Allow me a final reflection on interchange fees: one can certainly find alternative ways and arrangements for replacing the MIFs. However, before entering into complicated undertakings and setting up new structures, a banker should not disregard the possibility of lower interchange fees being translated into higher earnings through the volume effect. Recent research work focusing on the Spanish market in the period from 1997 to 2007 found evidence that banks were even better off after the intervention of authorities on interchange fees because the increase in the volume of transactions offset the decrease in per-transaction revenue. 
The market for card schemes is in a decisive stage of development. We are very much concerned about the possibility that small national schemes such as Dutch, Finnish and Irish schemes will be replaced by the international schemes. I would invite the banks behind these schemes to also consider the possibility of joining one of the new European card scheme initiatives. Let me clarify once more that Europe needs Visa and MasterCard, since they are currently the only schemes that offer a pan-European card payment solution. But we also need sufficient competition.
For the moment, there are three new card scheme initiatives, each with their own strengths and weaknesses. What is now needed is that the parties involved in the various initiatives clarify their commitment and go ahead. Whether all independently or with joined forces, this is of course up to the market. But we need to get down to business now.
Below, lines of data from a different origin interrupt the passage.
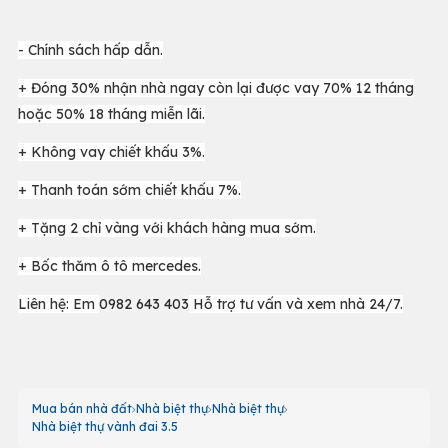
- Chính sách hấp dẫn.
+ Đóng 30% nhận nhà ngay còn lại được vay 70% 12 tháng
hoặc 50% 18 tháng miễn lãi.
+ Không vay chiết khấu 3%.
+ Thanh toán sớm chiết khấu 7%.
+ Tặng 2 chỉ vàng với khách hàng mua sớm.
+ Bốc thăm ô tô mercedes.
Liên hệ: Em
0982 643 403
Hỗ trợ tư vấn và xem nhà 24/7.
Mua bán nhà đất
Nhà biệt thự
Nhà biệt thự
Nhà biệt thự vành đai 3.5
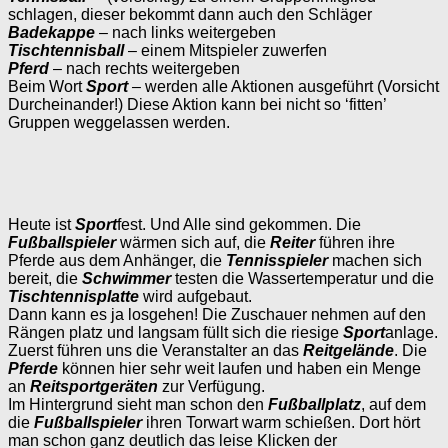
schlagen, dieser bekommt dann auch den Schläger
Badekappe
– nach links weitergeben
Tischtennisball
– einem Mitspieler zuwerfen
Pferd
– nach rechts weitergeben
Beim Wort
Sport
–
werden alle Aktionen ausgeführt (Vorsicht
Durcheinander!) Diese Aktion kann bei nicht so ‘fitten’
Gruppen weggelassen werden.
Heute ist
Sport
fest. Und Alle sind gekommen. Die
Fußballspieler
wärmen sich auf, die
Reiter
führen ihre
Pferde aus dem Anhänger, die
Tennisspieler
machen sich
bereit, die
Schwimmer
testen die Wassertemperatur und die
Tischtennisplatte
wird aufgebaut.
Dann kann es ja losgehen! Die Zuschauer nehmen auf den
Rängen platz und langsam füllt sich die riesige
Sport
anlage.
Zuerst führen uns die Veranstalter an das
Reitgelände
. Die
Pferde
können hier sehr weit laufen und haben ein Menge
an
Reitsportgeräten
zur Verfügung.
Im Hintergrund sieht man schon den
Fußballplatz
, auf dem
die
Fußballspieler
ihren Torwart warm schießen. Dort hört
man schon ganz deutlich das leise Klicken der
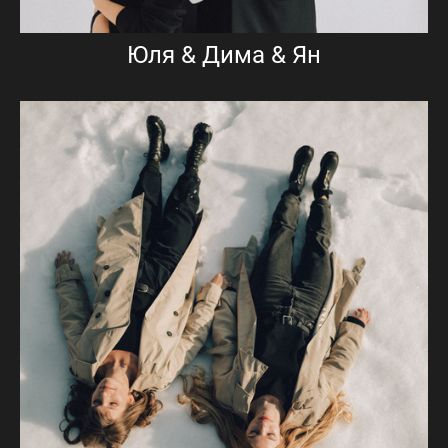
Юля & Дима & Ян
In conclusion, encouraging work is taking place in the cards area. However, efforts have to be intensified.
Coming back to the payment habits of ancient Sparta, I would like to note that cards have the potential to become a serious alternative for the huge iron bars of our times, which is cash! However, this can only be done with harmonised business rules, standards and one or more additional card schemes in place at the European level.
To get there, we need leadership and vision. Regarding the rules and standards for the cards business, I call upon the EPC to show this leadership and vision. Regarding the additional European card scheme, I call upon the various parties to the individual initiatives to show leadership and vision, to set up additional European card schemes.
Let me close by emphasising that harmonised European card schemes are not only the piece still missing in the SEPA puzzle, but it would also be a crucial additional piece of the puzzle necessary for completing the European vision of a single market in general. Our currency, the euro, has made an important contribution. But the area of card payments shows that the single market is still a case of work in progress, and that a lot more can be done – in the long term interest of the customer and the industry.
 Directive 2007/64/EC of the European Parliament and of the Council of 13 November 2007 on payment services in the internal market amending Directives 97/7/EC, 2002/65/EC, 2005/60/EC and 2006/48/EC and repealing Directive 97/5/EC (OJ L 319, 5.12.2007, pp. 1-36).
 Regulation (EC) No 2560/2001 of the European Parliament and of the Council of 19 December 2001 on cross-border payments in euro (OJ L 344, 28.12.2001, pp. 13-16).
 Joint statement by the European Commission and the European Central Bank clarifying certain principles underlying a future SEPA direct debit (SDD) business model, 24 March 2009.
 EPC, “Questions and Answers clarifying key aspects of the SEPA Cards Framework”, June 2008.
 W. Bolt and H. Schmiedel: “SEPA, efficiency and payment card competition”, Working Paper series, ECB, forthcoming.
 S. Carbó Valverde, S. Chakravorti and F. Rodriguez Fernandez: “The Costs and Benefits of Interchange Fee Regulation: An Empirical Investigation”, paper presented at a joint conference organised by the ECB and De Nederlandsche Bank, 25/26 May 2009.